Le parquet de Paris a confirmé à l'AFP que cette enquête pénale "est toujours en cours", malgré le décès du principal mis en cause. Les investigations se poursuivent donc pour déterminer les responsabilités et éclaircir les zones d'ombre de cette affaire financière aux ramifications complexes.

Les aveux troublants révélés par Le Canard Enchaîné

Selon les informations publiées par Le Canard Enchaîné, Eric Freymond aurait fait des révélations capitales devant les juges français durant l'été 2024, peu de temps avant son suicide. Le gestionnaire aurait reconnu avoir vendu en 2008 à LVMH pas moins de 4,8 millions d'actions Hermès appartenant à Nicolas Puech, après plusieurs autres ventes de moindre ampleur.

Ces aveux, s'ils sont confirmés, constituent un élément majeur pour comprendre le mécanisme de la spoliation présumée. Ils établiraient un lien direct entre les actions disparues du patrimoine de Puech et leur acquisition par LVMH, au moment même où le groupe menait son offensive sur Hermès.

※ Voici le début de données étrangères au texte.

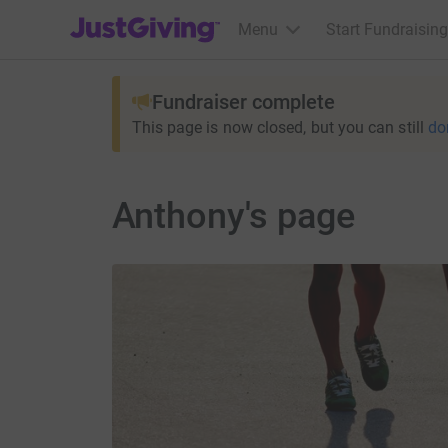
JustGiving’s homepage
Menu
Start Fundraising
Fundraiser complete
This page is now closed, but you can still
do
Anthony's page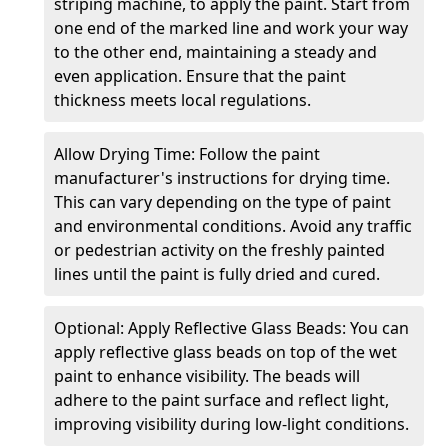
striping machine, to apply the paint. Start from
one end of the marked line and work your way
to the other end, maintaining a steady and
even application. Ensure that the paint
thickness meets local regulations.
Allow Drying Time: Follow the paint
manufacturer's instructions for drying time.
This can vary depending on the type of paint
and environmental conditions. Avoid any traffic
or pedestrian activity on the freshly painted
lines until the paint is fully dried and cured.
Optional: Apply Reflective Glass Beads: You can
apply reflective glass beads on top of the wet
paint to enhance visibility. The beads will
adhere to the paint surface and reflect light,
improving visibility during low-light conditions.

Le mystère persistant autour du patrimoine de Nicolas Puech

Le sort exact des actions dont avait hérité Nicolas Puech demeure entouré de mystère, malgré les révélations récentes. Cette incertitude alimente les spéculations dans le milieu du luxe et de la finance depuis plusieurs années déjà. La question de savoir où se trouvent précisément ces titres et qui en détient la propriété réelle reste sans réponse définitive.

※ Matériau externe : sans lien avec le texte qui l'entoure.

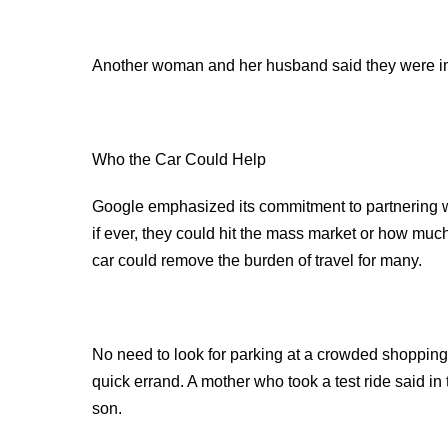
Another woman and her husband said they were i
Who the Car Could Help
Google emphasized its commitment to partnering wi
if ever, they could hit the mass market or how muc
car could remove the burden of travel for many.
No need to look for parking at a crowded shopping ma
quick errand. A mother who took a test ride said in
son.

Axel Dumas, gérant d'Hermès et membre de la famille fondatrice, avait d'ailleurs exprimé publiquement ses doutes fin juillet 2024, après la disparition de l'ancien gestionnaire de fortune. "J'ai depuis longtemps la conviction que Nicolas Puech n'a plus ses actions", avait-il déclaré, confirmant que les dirigeants d'Hermès s'interrogeaient eux aussi sur le devenir de ce patrimoine considérable.

Un héritier en froid avec sa famille

Nicolas Puech est souvent présenté comme étant en froid avec le reste de sa famille. Cette distance familiale pourrait expliquer en partie pourquoi la disparition progressive de ses actions n'a pas été détectée plus tôt par les autres membres de la dynastie Hermès. L'héritier de 82 ans, résident suisse, aurait ainsi géré son patrimoine de manière relativement autonome, faisant confiance à son gestionnaire de fortune.

Cette situation particulière soulève des questions sur les mécanismes de contrôle et de surveillance qui auraient pu permettre de détecter plus rapidement les mouvements suspects sur un portefeuille d'une telle importance. La concentration de la gestion entre les mains d'une seule personne a potentiellement facilité les manœuvres présumées de spoliation.

Le contexte de la rivalité historique entre LVMH et Hermès

Cette affaire s'inscrit dans le cadre d'une rivalité légendaire entre deux titans du luxe français. D'un côté, LVMH, l'empire bâti par Bernard Arnault, propriétaire de multiples griffes prestigieuses et leader mondial du secteur. De l'autre, Hermès, sellier-maroquinier familial devenu un géant du luxe, célèbre pour ses sacs Kelly et Birkin et ses carrés de soie, symboles d'excellence et d'exclusivité.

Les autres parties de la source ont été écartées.